While the world grapples with COVID-19 pandemic, my community on the south coast of NSW is still coming to terms with the Black Summer bushfires of 2019/20.
Extreme weather events, like bushfires, not only have immediate health risks, but also come with longer-term physical, economic and psychological impacts. My vocation as a rural doctor gives me a unique insight into these impacts on my community.
Almost two years on, I still see patients whose lungs have not recovered from enduring weeks of hazardous bushfire smoke. I still see patients whose mental health is fragile and who continue to report being easily triggered by a windy day or the sound of a helicopter.
I see patients who are scared for the coming summer.
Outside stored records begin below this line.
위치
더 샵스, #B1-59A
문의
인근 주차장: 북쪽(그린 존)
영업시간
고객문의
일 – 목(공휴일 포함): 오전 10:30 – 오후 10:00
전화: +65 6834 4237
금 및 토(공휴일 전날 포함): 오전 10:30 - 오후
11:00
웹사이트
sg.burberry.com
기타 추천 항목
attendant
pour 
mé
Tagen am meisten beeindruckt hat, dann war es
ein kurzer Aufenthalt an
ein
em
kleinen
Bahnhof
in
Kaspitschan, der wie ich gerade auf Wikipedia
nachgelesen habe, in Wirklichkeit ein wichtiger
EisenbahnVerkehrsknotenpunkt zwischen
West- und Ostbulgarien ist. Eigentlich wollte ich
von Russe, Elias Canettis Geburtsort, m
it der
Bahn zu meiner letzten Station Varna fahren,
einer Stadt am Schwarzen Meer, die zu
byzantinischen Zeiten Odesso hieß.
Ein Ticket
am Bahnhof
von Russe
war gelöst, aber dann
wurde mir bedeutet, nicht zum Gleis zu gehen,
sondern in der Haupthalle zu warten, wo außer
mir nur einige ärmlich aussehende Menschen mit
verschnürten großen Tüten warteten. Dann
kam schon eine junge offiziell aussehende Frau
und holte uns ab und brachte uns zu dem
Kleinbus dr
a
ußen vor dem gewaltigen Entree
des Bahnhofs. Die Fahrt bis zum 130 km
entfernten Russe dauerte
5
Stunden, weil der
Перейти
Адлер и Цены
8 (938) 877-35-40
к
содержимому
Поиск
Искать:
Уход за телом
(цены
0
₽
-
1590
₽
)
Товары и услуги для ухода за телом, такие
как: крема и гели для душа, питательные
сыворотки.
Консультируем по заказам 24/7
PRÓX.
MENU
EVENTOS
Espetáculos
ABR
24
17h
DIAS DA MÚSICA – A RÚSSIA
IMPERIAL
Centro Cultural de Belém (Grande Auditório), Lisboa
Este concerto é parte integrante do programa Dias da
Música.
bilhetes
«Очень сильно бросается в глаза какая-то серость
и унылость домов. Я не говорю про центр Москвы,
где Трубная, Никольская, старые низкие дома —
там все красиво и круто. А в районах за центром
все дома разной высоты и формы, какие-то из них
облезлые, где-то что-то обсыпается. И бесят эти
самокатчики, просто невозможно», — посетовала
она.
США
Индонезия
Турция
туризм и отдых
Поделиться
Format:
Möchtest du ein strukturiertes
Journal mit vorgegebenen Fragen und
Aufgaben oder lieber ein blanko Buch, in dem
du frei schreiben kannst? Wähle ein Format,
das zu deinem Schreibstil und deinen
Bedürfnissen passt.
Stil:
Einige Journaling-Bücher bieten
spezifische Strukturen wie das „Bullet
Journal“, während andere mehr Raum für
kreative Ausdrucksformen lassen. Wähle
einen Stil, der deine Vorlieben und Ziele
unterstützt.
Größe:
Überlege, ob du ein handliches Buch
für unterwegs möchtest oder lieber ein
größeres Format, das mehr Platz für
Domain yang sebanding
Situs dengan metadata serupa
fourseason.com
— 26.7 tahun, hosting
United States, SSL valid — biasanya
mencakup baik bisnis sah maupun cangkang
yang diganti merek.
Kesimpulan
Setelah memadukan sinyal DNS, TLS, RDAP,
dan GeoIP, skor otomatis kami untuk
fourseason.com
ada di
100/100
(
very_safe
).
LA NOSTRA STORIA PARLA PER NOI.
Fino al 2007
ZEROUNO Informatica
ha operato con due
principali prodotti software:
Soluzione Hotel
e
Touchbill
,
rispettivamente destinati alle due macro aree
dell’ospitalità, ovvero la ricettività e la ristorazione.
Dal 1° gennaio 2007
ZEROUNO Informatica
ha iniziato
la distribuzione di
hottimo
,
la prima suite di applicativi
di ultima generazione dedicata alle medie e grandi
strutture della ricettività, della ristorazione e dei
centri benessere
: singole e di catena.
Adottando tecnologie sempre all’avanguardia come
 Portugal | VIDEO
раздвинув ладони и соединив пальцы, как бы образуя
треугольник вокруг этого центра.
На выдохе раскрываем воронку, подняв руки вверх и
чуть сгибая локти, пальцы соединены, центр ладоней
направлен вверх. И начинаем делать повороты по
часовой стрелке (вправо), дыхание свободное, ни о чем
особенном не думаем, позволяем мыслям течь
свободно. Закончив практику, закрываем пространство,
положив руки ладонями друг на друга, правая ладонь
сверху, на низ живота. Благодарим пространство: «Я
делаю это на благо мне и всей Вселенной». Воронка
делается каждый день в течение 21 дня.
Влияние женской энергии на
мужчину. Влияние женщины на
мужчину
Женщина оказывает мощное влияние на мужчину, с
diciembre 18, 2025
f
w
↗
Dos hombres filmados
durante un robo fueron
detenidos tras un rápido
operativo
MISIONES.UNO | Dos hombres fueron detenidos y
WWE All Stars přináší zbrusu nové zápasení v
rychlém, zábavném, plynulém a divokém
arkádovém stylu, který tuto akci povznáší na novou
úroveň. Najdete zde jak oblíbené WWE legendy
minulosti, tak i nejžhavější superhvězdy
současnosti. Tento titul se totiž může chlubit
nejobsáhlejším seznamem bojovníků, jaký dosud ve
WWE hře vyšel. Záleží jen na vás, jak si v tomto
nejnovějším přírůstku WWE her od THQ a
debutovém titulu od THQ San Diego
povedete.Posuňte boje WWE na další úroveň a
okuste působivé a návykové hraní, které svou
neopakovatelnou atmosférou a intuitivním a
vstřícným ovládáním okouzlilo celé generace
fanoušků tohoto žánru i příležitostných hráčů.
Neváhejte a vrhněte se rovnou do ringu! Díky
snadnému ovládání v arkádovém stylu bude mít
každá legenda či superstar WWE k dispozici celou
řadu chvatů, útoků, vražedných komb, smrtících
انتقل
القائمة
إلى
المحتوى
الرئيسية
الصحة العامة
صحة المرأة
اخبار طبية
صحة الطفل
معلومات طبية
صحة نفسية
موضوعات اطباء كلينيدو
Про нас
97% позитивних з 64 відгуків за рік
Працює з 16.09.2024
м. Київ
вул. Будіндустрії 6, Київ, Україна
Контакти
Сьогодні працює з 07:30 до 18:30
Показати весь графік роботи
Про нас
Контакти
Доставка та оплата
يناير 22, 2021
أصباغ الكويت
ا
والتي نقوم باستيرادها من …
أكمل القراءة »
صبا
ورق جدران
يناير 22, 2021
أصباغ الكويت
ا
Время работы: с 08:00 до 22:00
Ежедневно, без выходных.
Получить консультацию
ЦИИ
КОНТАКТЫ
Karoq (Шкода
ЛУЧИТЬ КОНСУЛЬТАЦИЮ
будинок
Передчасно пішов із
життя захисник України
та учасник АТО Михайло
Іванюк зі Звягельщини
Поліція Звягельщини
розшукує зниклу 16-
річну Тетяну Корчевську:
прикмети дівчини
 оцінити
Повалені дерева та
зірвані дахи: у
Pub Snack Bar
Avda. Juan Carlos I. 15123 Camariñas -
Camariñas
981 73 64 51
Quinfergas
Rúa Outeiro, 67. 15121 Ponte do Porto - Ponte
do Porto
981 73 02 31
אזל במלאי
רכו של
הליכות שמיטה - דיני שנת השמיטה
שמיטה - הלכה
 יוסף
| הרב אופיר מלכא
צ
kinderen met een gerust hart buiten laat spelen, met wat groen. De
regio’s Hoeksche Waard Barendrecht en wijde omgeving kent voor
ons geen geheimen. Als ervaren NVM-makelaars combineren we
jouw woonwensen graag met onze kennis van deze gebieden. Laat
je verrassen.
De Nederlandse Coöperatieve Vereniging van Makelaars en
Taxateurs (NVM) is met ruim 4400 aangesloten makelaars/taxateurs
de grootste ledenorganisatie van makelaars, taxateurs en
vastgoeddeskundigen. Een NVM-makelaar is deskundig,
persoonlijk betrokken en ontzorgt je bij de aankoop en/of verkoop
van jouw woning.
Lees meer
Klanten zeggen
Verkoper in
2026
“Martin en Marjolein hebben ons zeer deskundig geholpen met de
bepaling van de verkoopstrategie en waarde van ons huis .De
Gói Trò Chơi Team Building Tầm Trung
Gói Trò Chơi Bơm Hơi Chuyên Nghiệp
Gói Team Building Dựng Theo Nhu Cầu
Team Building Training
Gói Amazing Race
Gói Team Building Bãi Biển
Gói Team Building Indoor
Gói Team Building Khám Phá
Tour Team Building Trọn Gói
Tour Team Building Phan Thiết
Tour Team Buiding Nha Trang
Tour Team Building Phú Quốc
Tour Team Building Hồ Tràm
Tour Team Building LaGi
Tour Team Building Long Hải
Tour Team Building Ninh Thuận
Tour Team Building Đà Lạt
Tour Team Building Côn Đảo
They are anxious about the future. They feel despair at how little the government is doing to keep them and their families safe from future climate fueled disasters.
The science tells us that bushfires, like other extreme weather events, are increasing in severity, intensity and duration as the world heats up. We only have to turn to news from overseas to witness the world on fire, with recent massive fires in Greece and California leading to images that looked so similar to what we suffered during the Black Summer fires.
And, as the world wakes up to the climate crisis, climate anxiety and depression are also on the rise.
As with all medical professionals, it is my duty of care to advocate for the health and wellbeing of my patients. I want to see my children growing up in a thriving environment and economy, not living with compounding climate disasters risking their health and safety.
The desire for a healthier, safer and fairer world post COVID is palpable. We have everything we need to nurse our climate, back to health, all we need now is leadership and ambition on the federal stage.
For the sake of our children's future, it is time to resuscitate our climate.
- Dr Michelle Hamrosi is a rural doctor and member of Australian Parents for Climate Action who lives with her family in Surf Beach on the NSW south coast.